> [What to produce]:
Your answer should be every line with the word "entre", copied from the data below.

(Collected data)
------------------------

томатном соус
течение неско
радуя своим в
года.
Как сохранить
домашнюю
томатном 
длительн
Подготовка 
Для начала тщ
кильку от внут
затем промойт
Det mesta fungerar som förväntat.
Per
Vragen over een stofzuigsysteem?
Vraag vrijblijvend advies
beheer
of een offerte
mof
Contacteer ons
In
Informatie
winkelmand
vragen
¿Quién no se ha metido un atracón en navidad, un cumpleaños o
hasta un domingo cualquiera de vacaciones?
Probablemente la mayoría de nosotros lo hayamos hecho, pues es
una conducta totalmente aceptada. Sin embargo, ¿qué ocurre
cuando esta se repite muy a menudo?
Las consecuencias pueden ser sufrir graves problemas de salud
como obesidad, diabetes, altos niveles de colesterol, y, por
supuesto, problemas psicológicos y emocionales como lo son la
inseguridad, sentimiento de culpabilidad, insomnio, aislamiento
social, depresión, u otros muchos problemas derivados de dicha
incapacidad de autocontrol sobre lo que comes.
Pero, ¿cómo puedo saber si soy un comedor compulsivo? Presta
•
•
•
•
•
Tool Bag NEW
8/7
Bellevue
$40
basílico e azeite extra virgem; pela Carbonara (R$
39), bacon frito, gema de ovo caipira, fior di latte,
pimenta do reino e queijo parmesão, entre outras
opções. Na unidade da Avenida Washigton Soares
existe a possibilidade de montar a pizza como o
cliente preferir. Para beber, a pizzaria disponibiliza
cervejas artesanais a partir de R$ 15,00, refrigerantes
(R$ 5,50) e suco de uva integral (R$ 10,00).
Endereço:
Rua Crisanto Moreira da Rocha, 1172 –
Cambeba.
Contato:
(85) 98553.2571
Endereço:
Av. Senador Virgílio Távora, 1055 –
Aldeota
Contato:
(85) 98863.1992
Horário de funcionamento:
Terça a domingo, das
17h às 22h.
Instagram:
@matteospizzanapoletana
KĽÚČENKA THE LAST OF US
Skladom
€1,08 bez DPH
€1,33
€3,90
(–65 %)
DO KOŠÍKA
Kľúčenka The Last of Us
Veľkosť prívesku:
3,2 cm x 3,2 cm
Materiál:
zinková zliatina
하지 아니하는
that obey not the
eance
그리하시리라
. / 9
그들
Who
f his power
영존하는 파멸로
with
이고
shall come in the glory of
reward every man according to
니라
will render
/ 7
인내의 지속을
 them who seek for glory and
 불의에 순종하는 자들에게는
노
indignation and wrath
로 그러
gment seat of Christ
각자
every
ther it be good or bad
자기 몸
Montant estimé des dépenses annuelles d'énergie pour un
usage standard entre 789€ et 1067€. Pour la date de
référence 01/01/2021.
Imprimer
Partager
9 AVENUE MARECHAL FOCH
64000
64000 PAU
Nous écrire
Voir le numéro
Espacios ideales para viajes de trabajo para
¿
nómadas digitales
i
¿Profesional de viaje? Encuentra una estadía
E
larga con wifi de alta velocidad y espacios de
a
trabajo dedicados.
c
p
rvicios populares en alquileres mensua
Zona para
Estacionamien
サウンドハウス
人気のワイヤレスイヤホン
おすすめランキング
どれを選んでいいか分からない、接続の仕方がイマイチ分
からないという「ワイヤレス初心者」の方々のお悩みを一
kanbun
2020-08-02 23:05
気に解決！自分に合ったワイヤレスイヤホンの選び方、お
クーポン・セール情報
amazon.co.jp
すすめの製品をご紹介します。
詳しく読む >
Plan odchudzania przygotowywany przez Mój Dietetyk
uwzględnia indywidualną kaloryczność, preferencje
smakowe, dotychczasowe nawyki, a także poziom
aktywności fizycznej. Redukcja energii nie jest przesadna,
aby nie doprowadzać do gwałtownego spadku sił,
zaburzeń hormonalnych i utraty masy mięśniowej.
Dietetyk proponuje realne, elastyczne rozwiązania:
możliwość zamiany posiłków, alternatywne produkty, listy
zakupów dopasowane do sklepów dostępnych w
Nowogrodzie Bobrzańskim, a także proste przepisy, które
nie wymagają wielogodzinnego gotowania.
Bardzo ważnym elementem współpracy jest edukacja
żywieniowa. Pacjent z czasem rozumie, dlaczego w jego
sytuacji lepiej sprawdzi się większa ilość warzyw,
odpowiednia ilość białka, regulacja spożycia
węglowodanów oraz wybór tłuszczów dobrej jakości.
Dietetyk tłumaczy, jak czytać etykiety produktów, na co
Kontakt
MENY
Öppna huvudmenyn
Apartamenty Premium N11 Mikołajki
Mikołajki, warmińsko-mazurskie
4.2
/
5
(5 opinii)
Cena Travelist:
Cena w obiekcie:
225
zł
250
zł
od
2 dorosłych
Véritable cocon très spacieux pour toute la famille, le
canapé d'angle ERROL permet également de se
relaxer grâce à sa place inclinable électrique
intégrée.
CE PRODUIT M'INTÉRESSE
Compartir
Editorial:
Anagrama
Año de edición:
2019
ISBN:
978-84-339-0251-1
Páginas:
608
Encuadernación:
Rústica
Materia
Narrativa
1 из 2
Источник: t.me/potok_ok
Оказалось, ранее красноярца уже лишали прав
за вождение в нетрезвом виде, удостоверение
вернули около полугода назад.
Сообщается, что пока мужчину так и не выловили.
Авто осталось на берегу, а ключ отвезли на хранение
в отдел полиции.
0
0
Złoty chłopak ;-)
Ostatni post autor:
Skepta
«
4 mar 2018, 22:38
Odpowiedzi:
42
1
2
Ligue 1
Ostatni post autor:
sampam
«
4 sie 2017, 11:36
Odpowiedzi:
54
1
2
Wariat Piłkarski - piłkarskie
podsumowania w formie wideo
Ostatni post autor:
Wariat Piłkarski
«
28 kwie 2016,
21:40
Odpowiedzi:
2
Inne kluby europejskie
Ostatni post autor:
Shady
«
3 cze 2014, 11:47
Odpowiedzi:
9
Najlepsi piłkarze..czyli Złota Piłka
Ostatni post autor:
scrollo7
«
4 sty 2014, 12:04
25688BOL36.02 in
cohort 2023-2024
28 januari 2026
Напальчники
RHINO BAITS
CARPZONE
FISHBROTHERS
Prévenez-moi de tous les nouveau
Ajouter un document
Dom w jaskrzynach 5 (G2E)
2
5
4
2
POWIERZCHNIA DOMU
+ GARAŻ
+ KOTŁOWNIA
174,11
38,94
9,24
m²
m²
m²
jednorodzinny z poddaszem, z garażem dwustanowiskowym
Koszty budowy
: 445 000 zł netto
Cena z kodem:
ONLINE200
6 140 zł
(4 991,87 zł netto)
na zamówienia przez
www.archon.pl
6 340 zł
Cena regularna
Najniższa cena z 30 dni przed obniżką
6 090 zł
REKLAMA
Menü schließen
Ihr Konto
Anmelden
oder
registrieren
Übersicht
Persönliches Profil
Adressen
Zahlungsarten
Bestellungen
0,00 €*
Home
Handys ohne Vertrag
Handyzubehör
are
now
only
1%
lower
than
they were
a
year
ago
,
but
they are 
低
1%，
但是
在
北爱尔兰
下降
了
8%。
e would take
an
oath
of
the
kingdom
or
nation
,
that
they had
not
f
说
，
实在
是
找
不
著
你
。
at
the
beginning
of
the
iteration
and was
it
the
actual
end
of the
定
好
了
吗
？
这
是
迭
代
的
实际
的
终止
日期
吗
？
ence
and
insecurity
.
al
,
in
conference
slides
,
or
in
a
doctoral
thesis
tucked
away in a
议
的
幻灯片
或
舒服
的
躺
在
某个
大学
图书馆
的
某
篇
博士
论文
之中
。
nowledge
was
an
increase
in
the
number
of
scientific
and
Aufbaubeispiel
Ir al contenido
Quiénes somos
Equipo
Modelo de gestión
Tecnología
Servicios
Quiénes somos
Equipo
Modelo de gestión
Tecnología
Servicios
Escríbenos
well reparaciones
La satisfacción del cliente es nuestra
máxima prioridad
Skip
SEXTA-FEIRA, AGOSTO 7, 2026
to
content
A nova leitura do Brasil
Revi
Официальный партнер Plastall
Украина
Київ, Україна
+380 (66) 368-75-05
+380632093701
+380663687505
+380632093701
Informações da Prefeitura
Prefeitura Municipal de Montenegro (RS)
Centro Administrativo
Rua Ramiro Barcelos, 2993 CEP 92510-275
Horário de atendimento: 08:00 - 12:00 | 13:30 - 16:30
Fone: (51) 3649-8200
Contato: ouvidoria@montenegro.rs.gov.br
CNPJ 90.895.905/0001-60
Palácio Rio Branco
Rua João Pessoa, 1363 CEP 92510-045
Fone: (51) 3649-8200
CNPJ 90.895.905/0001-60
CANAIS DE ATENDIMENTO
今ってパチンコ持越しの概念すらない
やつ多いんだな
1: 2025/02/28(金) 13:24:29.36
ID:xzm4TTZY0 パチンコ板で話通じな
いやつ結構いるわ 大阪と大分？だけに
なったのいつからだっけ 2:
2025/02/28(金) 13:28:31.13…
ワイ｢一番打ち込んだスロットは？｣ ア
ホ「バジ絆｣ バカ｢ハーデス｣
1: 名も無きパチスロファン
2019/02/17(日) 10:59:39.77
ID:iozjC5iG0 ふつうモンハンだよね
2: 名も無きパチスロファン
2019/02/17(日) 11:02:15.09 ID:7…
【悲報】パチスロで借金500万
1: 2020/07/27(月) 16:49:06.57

------------------------

> [Finished exercise]:
pimenta do reino e queijo parmesão, entre outras
usage standard entre 789€ et 1067€. Pour la date de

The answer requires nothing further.